A word-for-word copy of the listing is required, and it must contain no pictures.

****************

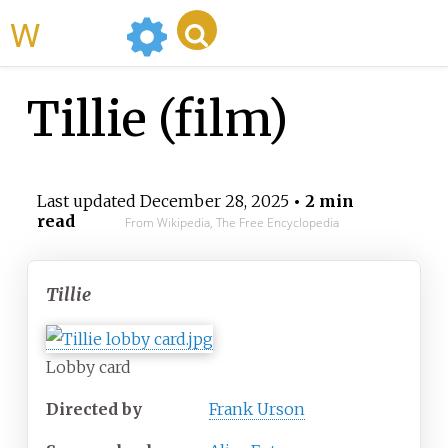
WikiMili
Tillie (film)
Last updated
December 28, 2025
• 2 min
read
From Wikipedia, The Free Encyclopedia
Tillie
Lobby card
Directed by
Frank Urson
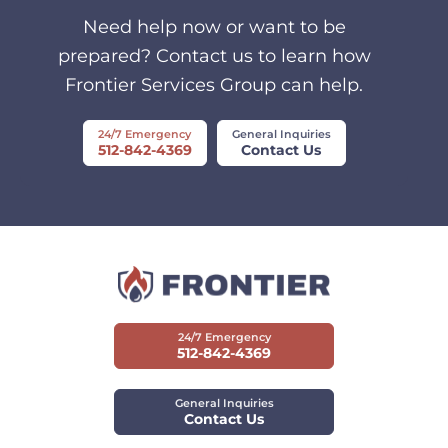
Need help now or want to be
prepared? Contact us to learn how
Frontier Services Group can help.
24/7 Emergency
General Inquiries
512-842-4369
Contact Us
24/7 Emergency
512-842-4369
General Inquiries
Contact Us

****************

> Task response:
WikiMili
Tillie (film)
Last updated
December 28, 2025
• 2 min
read
From Wikipedia, The Free Encyclopedia
Tillie
Lobby card
Directed by
Frank Urson
Need help now or want to be
prepared? Contact us to learn how
Frontier Services Group can help.
24/7 Emergency
General Inquiries
512-842-4369
Contact Us
24/7 Emergency
512-842-4369
General Inquiries
Contact Us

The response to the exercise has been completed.